Introducing the Awl Music App: Music Videos for and by People, Not Machines
by Eric Spiegelman
Today, we launch Awl Music as an app on iTunes. You can watch your favorite music videos on your iPad, or throw them to your Apple TV like any other television channel. Get it here! Here’s why we think this needs to exist.
My music video collection began in 1989, the year my family finally got MTV. Cable had been slow to arrive in the San Fernando Valley, and my family was not much for early adopting anything anyway. I had one previous experience with MTV, a few years earlier, when I spent two weeks of the summer in the basement of my aunt’s house in Scarsdale, watching six hours a day of MTV with my cousin Stephen.
That was 1986, and it was was a phenomenal year for music. It was the year of Janet Jackson’s Control, Peter Gabriel’s So, The Beastie Boys’ Licensed to Ill, Madonna’s True Blue, Bon Jovi’s Slippery When Wet, Run D.M.C.’s Raising Hell and The Pet Shop Boys’s Please. Phil Collins was still releasing videos off of No Jacket Required, and he was still fronting Genesis for Invisible Touch. MTV played the videos from these albums with the frequency of propaganda, and they carved deep, deep pathways into my brain.

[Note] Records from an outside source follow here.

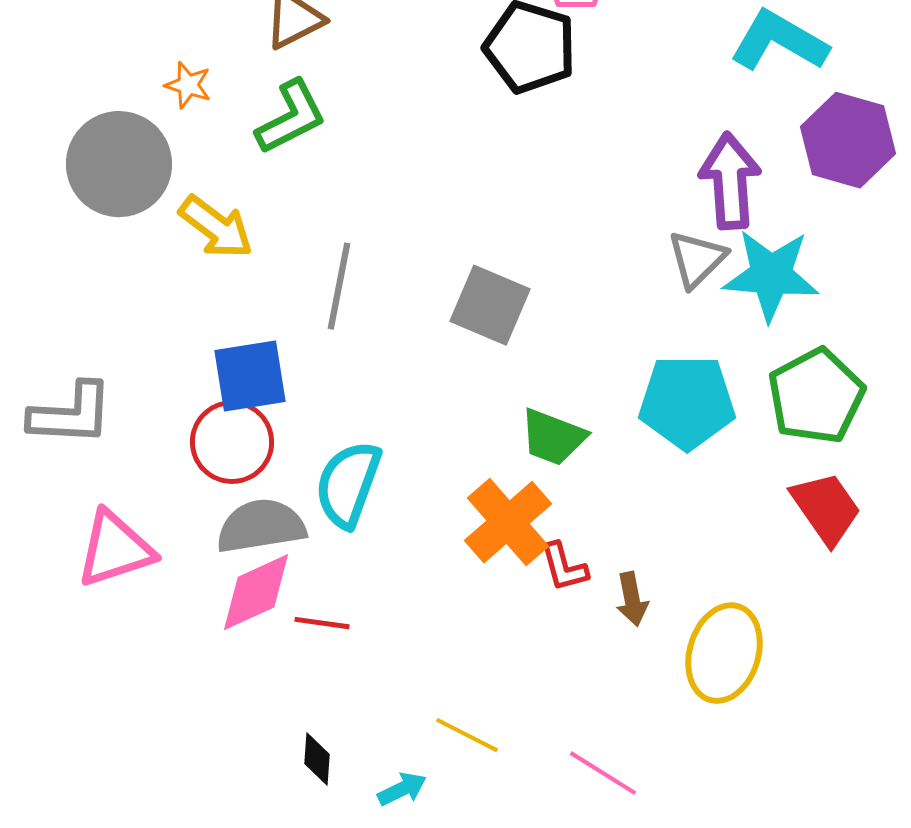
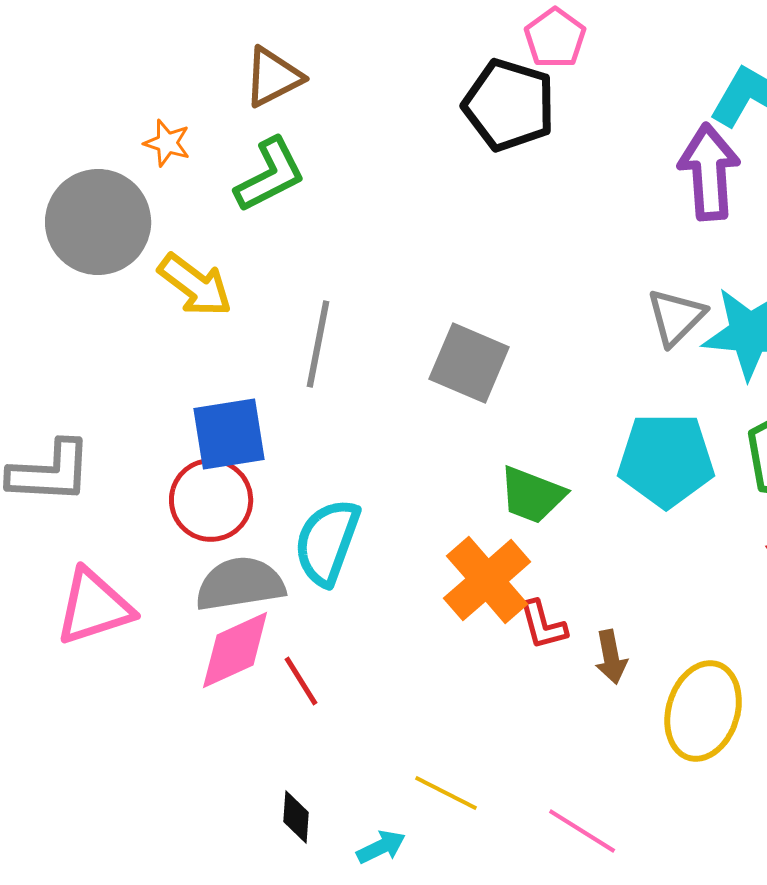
purple arrow: (730, 181) -> (709, 172), moved
red line: (322, 623) -> (301, 681), turned 50

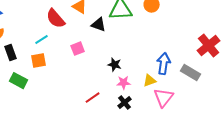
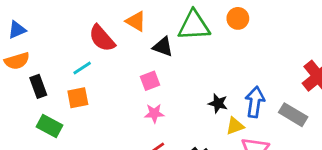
pink square: (78, 49) -> (150, 81), moved
black star: (115, 65) -> (218, 103), moved
pink star: (124, 83) -> (154, 113), moved

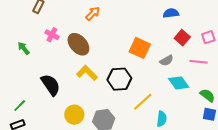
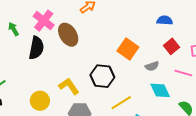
pink cross: (52, 35) -> (44, 21), size x1.5
yellow L-shape: (87, 73) -> (69, 86), moved
black semicircle: (51, 85) -> (36, 48), moved, turned 35
yellow circle: (74, 115) -> (40, 101), moved

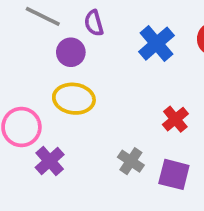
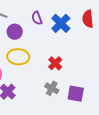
purple semicircle: (94, 23) -> (37, 18), moved
red cross: (175, 119) -> (55, 63), moved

The video for “Sledgehammer” was the first time I was conscious of filmmaking technology. “Land of Confusion” was my first exposure to political satire. The strings at the beginning of “Papa Don’t Preach,” played over scenes of the Manhattan skyline, became indelibly associated with New York City. Things I adored for the rest of my life first came to my attention during those two weeks watching television in Scarsdale.
But by the time MTV came to my house in the Valley in 1989, all those music videos were off the air. Even at the age of twelve I had a sense of nostalgia, so I went on a mission to capture all the ones I associated with that summer. Whenever there was a “Top 100 Videos of All Time” weekend, I spent hours with my face a foot from the television, one finger on the VCR’s record button. For good measure, I also grabbed new videos I liked, just in case they vanished, too.

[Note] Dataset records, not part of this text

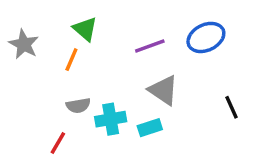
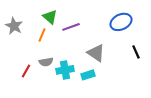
purple line: (150, 46) -> (71, 27), moved
black line: (231, 107) -> (136, 52), moved
red line: (58, 143) -> (26, 71), moved

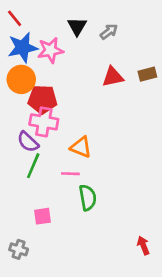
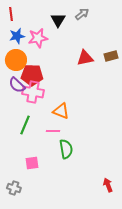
red line: (15, 18) -> (11, 14), turned 32
gray arrow: (109, 32) -> (82, 14), moved
blue star: (23, 48) -> (17, 36), size x0.7
purple semicircle: (28, 142) -> (17, 85), moved

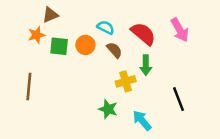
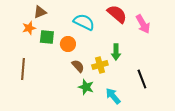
cyan semicircle: (106, 27) -> (84, 22), size x1.5
red semicircle: (143, 34) -> (117, 14), moved
orange circle: (85, 45) -> (68, 44), moved
brown semicircle: (114, 50) -> (78, 66), moved

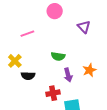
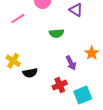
pink line: (27, 34) -> (18, 18), moved
green semicircle: (58, 56) -> (56, 33), moved

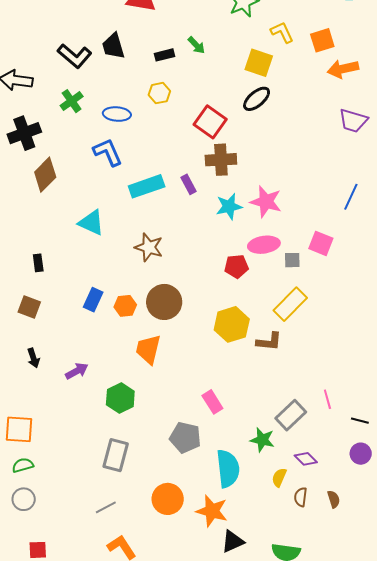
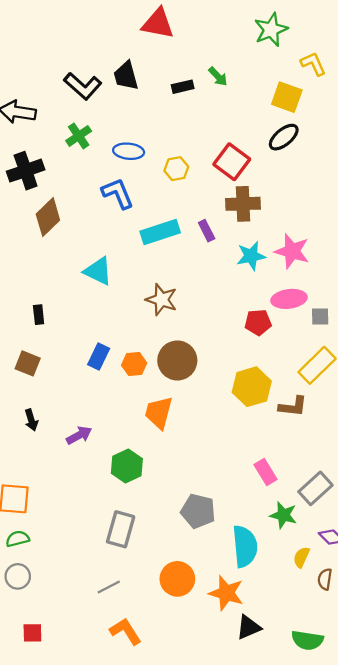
yellow hexagon: (159, 93) -> (176, 169), moved
pink rectangle: (212, 402) -> (266, 472), moved

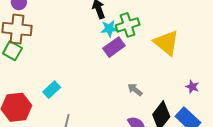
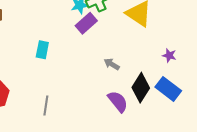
cyan rectangle: (52, 90) -> (42, 50), moved, turned -30

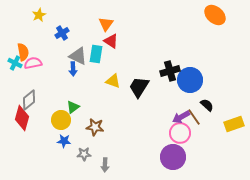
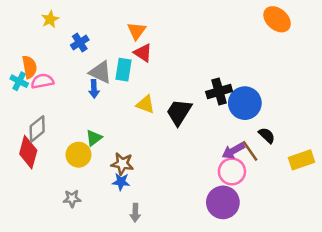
blue star: (64, 141) -> (121, 182), moved
gray star: (84, 154) -> (72, 199), moved

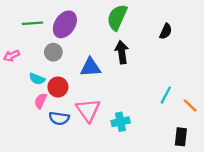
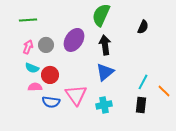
purple ellipse: (65, 24) -> (74, 40), moved
pink arrow: (12, 56) -> (28, 47), moved, turned 136
blue triangle: (90, 67) -> (105, 72), moved, turned -36
pink semicircle: (41, 101) -> (35, 87), turned 64
black rectangle: (181, 137) -> (141, 105), moved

I ultimately filled two VHS tapes, long-play setting, six hours each. I’m not sure I ever watched them. It just felt good to know I had that connection to 1986 if I needed it. Years later, the Internet came around, making this entire exercise pointless. The tapes no longer have any function (nor do I own a VCR), they just remind me that I once tried very hard to hold on to something ephemeral that was really important to me.
A number of people I grew up with had a relationship with music videos. We saw them the way we looked up to a cool older sibling we wanted to be like one day. Music videos defined our sense of fun. They provided some belonging to those who felt different. They presented us with attitudes to imitate. They had an effect, and we loved them.
It’s with this in mind that The Awl began Awl Music, and today we re-platform site as an iPad app. You can watch it like a television channel if you also have Apple TV. The app is available right now on iTunes.
Awl Music is meant to emulate the MTV experience of thirty years ago. We have VJs just like MTV did back then, and these are people you already know. Dave Bry, Jeff Rosenthal, Sarah Johnson and David Shapiro — all friends of The Awl — are programming the channel. Awl Network editors like Alex, Choire, Edith and Adam will also contribute. There will be guest VJs like Emily Gould and her “Songs About Gossip” playlist, as well as crowdsourced selections like the “Summer Jams” playlist. Everyone who programs the channel has great taste. Each one has a different taste.
In some ways this is a reaction against the trend of algorithm-based discovery engines that permeate the Internet nowadays. Our VJs pick videos that resonate with them. We believe these videos are less likely to suck than the ones guessed at by lines of code. We’re taking on the machines. The machines understand genre, they can detect syncopated rhythm, and they know what other videos people who watched one video also watched. But the machines don’t understand meaning.
For the next week and a half, The Awl will be running a series by a few writers who know what it’s like to find meaning in a music video. Specifically, we asked them to write about the first music video that meant something to them. If Awl Music can bring even a touch of experiences like theirs to your television set, we’ll consider the whole enterprise a success.
Eric Spiegelman is a web producer in Los Angeles.